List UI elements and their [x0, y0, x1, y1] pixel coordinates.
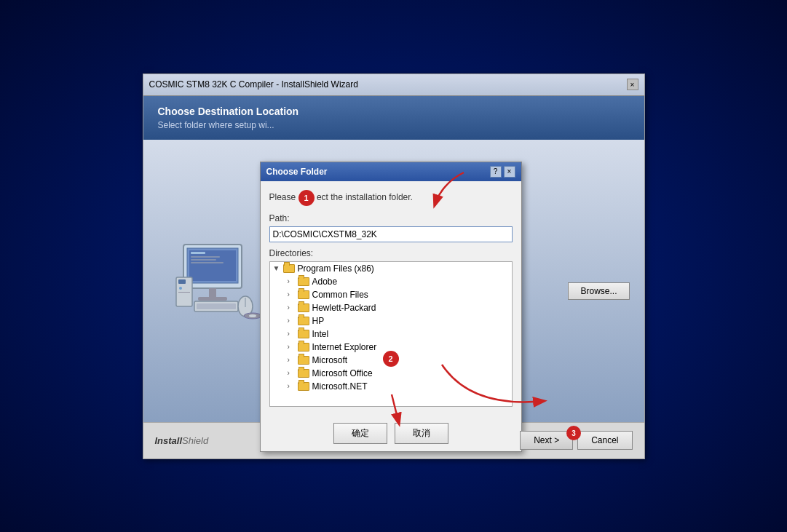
- folder-icon: [298, 290, 309, 299]
- folder-icon: [298, 317, 309, 325]
- folder-icon: [298, 343, 309, 352]
- tree-arrow: ›: [288, 330, 296, 338]
- tree-arrow-expand: ▼: [273, 264, 282, 272]
- dialog-directories-label: Directories:: [269, 248, 513, 258]
- tree-item-adobe[interactable]: › Adobe: [270, 275, 512, 288]
- dialog-instruction: Please 1 ect the installation folder.: [269, 190, 513, 206]
- tree-item-program-files[interactable]: ▼ Program Files (x86): [270, 262, 512, 275]
- folder-icon: [298, 303, 309, 312]
- tree-label: Adobe: [312, 277, 338, 287]
- dialog-close-button[interactable]: ×: [504, 166, 515, 178]
- annotation-circle-3: 3: [566, 426, 581, 440]
- tree-label: Internet Explorer: [312, 342, 377, 352]
- folder-icon: [298, 330, 309, 338]
- tree-arrow: ›: [288, 303, 296, 311]
- tree-item-hp[interactable]: › HP: [270, 314, 512, 327]
- tree-label: Intel: [312, 329, 329, 339]
- dialog-path-input[interactable]: [269, 226, 513, 242]
- brand-bold: Install: [155, 435, 183, 446]
- tree-item-intel[interactable]: › Intel: [270, 327, 512, 341]
- dialog-body: Please 1 ect the installation folder. Pa…: [261, 181, 521, 416]
- tree-arrow: ›: [288, 356, 296, 364]
- cancel-button[interactable]: Cancel: [577, 431, 632, 450]
- tree-arrow: ›: [288, 343, 296, 351]
- annotation-circle-2: 2: [383, 351, 399, 367]
- tree-arrow: ›: [288, 317, 296, 325]
- dialog-help-button[interactable]: ?: [490, 166, 502, 178]
- installshield-brand: InstallShield: [155, 435, 209, 446]
- installer-content: Browse and select another Browse... Choo…: [143, 140, 644, 422]
- installer-header: Choose Destination Location Select folde…: [143, 96, 644, 140]
- choose-folder-dialog: Choose Folder ? × Please 1 ect the in: [260, 162, 522, 452]
- tree-label: Microsoft Office: [312, 368, 373, 378]
- folder-icon: [283, 264, 295, 273]
- installer-window: COSMIC STM8 32K C Compiler - InstallShie…: [143, 74, 645, 459]
- installer-header-subtitle: Select folder where setup wi...: [158, 120, 299, 130]
- arrow-2-svg: [377, 391, 421, 434]
- tree-label: HP: [312, 316, 325, 326]
- tree-item-common-files[interactable]: › Common Files: [270, 288, 512, 301]
- folder-icon: [298, 369, 309, 378]
- tree-arrow: ›: [288, 369, 296, 377]
- dialog-tree[interactable]: ▼ Program Files (x86) › Adobe › C: [269, 261, 513, 407]
- installer-header-title: Choose Destination Location: [158, 106, 299, 117]
- folder-icon: [298, 356, 309, 365]
- tree-label: Microsoft.NET: [312, 381, 368, 392]
- dialog-titlebar: Choose Folder ? ×: [261, 162, 521, 181]
- tree-arrow: ›: [288, 382, 296, 390]
- tree-arrow: ›: [288, 290, 296, 298]
- tree-label: Hewlett-Packard: [312, 303, 376, 313]
- folder-icon: [298, 277, 309, 286]
- folder-icon: [298, 382, 309, 391]
- next-button[interactable]: Next > 3: [520, 431, 573, 450]
- dialog-title: Choose Folder: [266, 167, 328, 177]
- svg-line-20: [392, 394, 399, 424]
- dialog-overlay: Choose Folder ? × Please 1 ect the in: [143, 140, 644, 422]
- tree-label: Common Files: [312, 290, 368, 300]
- installer-title: COSMIC STM8 32K C Compiler - InstallShie…: [149, 79, 358, 90]
- annotation-area-2: 2: [377, 391, 421, 437]
- annotation-circle-1: 1: [298, 190, 315, 206]
- brand-italic: Shield: [182, 435, 208, 446]
- installer-titlebar: COSMIC STM8 32K C Compiler - InstallShie…: [143, 74, 644, 96]
- dialog-path-label: Path:: [269, 213, 513, 223]
- tree-item-microsoft-office[interactable]: › Microsoft Office: [270, 367, 512, 380]
- tree-arrow: ›: [288, 277, 296, 285]
- installer-close-button[interactable]: ×: [627, 79, 638, 90]
- tree-item-hewlett-packard[interactable]: › Hewlett-Packard: [270, 301, 512, 314]
- tree-label: Program Files (x86): [298, 263, 374, 274]
- dialog-titlebar-buttons: ? ×: [490, 166, 515, 178]
- tree-label: Microsoft: [312, 355, 348, 365]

Task to carry out: Which lines of the entries above contain the string "COSMIC"? Copy each one.

Worked solution:
- installer-window: COSMIC STM8 32K C Compiler - InstallShie…: [143, 74, 645, 459]
- installer-title: COSMIC STM8 32K C Compiler - InstallShie…: [149, 79, 358, 90]
- installer-titlebar: COSMIC STM8 32K C Compiler - InstallShie…: [143, 74, 644, 96]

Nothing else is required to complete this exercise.